最近、お会いしたある企業では、この春、社長交代をされるとのことが決まった。来年で〇〇周年を迎えるそのタイミングで、新世代に経営のバトンを渡すとのこと。渡す側と、受け取る側の思いはそれぞれに深い。希望と期待と不安と心配が入り混じる。でも、どこかでけじめをつけ、不安と心配を期待に変えなければならない。という覚悟をもっての交代。
そんな節目に接し、企業の世代交代について思うことを、思うことを少し連ねてみる。

組織のトップ交代には、引継ぎ作業も多くいろいろ大変であるが、事務的な引継ぎの前に、思いをぜひ改めて共有し、それを踏まえバトンタッチしてほしい。

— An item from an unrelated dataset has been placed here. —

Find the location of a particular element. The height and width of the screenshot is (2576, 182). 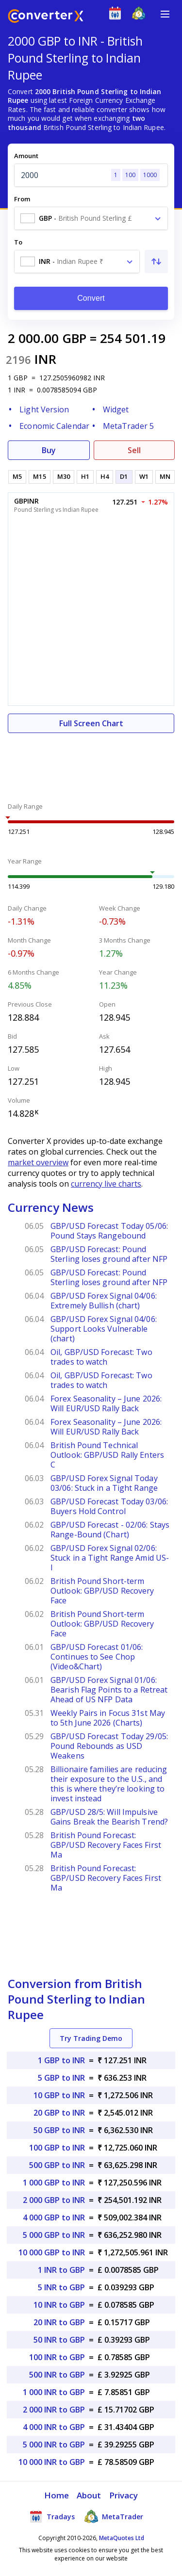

渡す側には・・「こういう思いで、こんな風にやってきた、そして今後もこうあってほしい。」としっかり、次のトップに伝えてほしい。
ここをきちんと伝えていないと、会社自体うまく受け継ぐことができないのではと思う。そこがぎくしゃくすると、誤解も生まれる可能性もあるし、しこりも残る。それは絶対に避けたい。受け継ぐ側は、これまでの歴史に感謝し、これまで築かれた土台の上に、今自分が立っていることを自覚し、謙虚な気持ちでスタートしてほしい。思いの共有、感謝。「よろしく頼みます」「未熟ですが、しっかり受け継ぎます」両者の心の結びがあって次へ進む。

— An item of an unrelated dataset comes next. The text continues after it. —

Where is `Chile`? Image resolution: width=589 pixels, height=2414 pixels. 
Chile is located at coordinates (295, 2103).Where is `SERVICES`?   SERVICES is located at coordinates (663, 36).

思いが共有できたあとは、社内へのアナウンス。社長が新社長を支える、応援する気持ちでいるということを社員に伝えることで、社員も安心して、新体制に備えることができる。
あくまでも、社員に不安ではなく、希望を与えるように、伝えなければならない。そこは新旧の社長が一緒に。ここは重要な仕事だ。

そして、その次は関係者への案内、お披露目などに・・。そして本格的に世代交代、新たな出発だ。

形式的にやろうと思えば何でもできるが、とにかく全ては心から。

バトンを受け取る側には・・感謝を込めて謙虚にバトンを受け継ぎ、先代たちが大切に作り育ててきた会社を守ってほしい、その上で時代に呼応した新たな挑戦もトライしてほしい。守る、攻める。どちらも重要だ。経営者はいつも、命がけだ。

事業承継とは企業にとって、大きな曲がり角だ。受け継ぐ側は、自分の代で会社を維持発展させなければならないという大仕事に、覚悟をもって取り組んでほしい。この節目に接し、どうぞ、お互いにとって幸せな、いいリレーになるようにと、心から願っている。